Fermentation of glucose. One glucose molecule is converted into two ethanol molecules and two carbon dioxide molecules:
C6H12O6 → 2 C2H5OH (alcohol) + 2 CO2 (fizzy deliciousness)
But, when we opened the bottle for the first time we could definitely smell the yeast/alcohol. It didn't stop us from tasting it, but it did cause me to stop and do some research on it. All sources I've found so far say that it has less than 1%, and one woman tested hers and it had 0.65%. Non-alcoholic beer has about 0.5%, beer about 4%, wine and wine coolers 10% to give you an idea.

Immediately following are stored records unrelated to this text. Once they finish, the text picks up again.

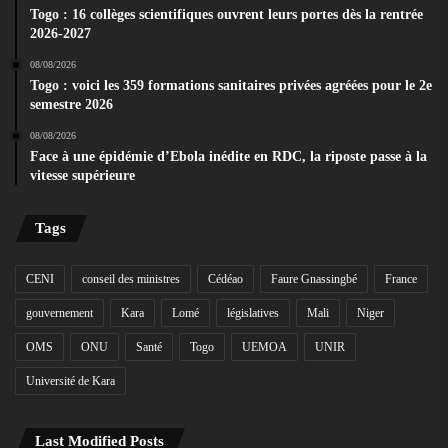
Togo : 16 collèges scientifiques ouvrent leurs portes dès la rentrée
2026-2027
08/08/2026
Togo : voici les 359 formations sanitaires privées agréées pour le 2e
semestre 2026
08/08/2026
Face à une épidémie d’Ebola inédite en RDC, la riposte passe à la
vitesse supérieure
Tags
CENI
conseil des ministres
Cédéao
Faure Gnassingbé
France
gouvernement
Kara
Lomé
législatives
Mali
Niger
OMS
ONU
Santé
Togo
UEMOA
UNIR
Université de Kara
Last Modified Posts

The recipes I found varied greatly. So I got the general idea and tried my own way. I heated 3/4 cup of sugar with about 4 cups water, then I took it off the fire and added 4 cups of orange juice. Once it was cool enough I added the yeast, about 1 tsp. I did not strain it, and I bottled it within 10 minutes of adding the yeast (In a leftover 2L soda bottle). I made the soda at 3pm on Thursday and by night time I think it was ready (ready=you can feel the plastic bottle firm up), but I waited until Friday morning before putting it in the fridge. (refrigeration slows the fermentation to nearly a halt...but not quite)
I liked it, because of the slight "beer" smell it made me feel like I was drinking grown up soda. The kids tried it, but didn't love it. I think next I will shorten the fermentation time...with soda you want to stop the fermentation as soon as you have the desired level of carbonation. I think I will also strain it before I bottle it, to reduce the sediment at the bottom.
GingerAle is next, and this time I think I will stick with the recipe from Mother Earth News.
For another interesting read check out this post for homemade blueberry soda. She actually makes her culture, rather than buying and adding yeast.
Wood Mantle with Hidden Storage
2 years ago
2 comments:
I'd suggest using wine yeasts instead of baking yeasts to get rid of the sulphur-y yeast bite.
I use Red Star's Cotes de Blanc wine yeast in my sodamaking, and get a neutral fermentation/carbonation in the same amount of time (~1-2 days with 1/4 tsp yeast per gallon).
Another trick is using the yeast from one batch to start another. I usually make a batch of ginger ale, and, when straining into containers to store it, use the yeast colony / sediment on the bottom to start my orange soda batch. That way, you don't need to add additional yeast, and it adds a nice ginger flavor. Only downside is you get more sediment, so I only reuse the sediment once.
Thanks Dan! I will give it a try. We tried three times, and each time it tasted too yeasty...but I was using the bread yeast I had on hand.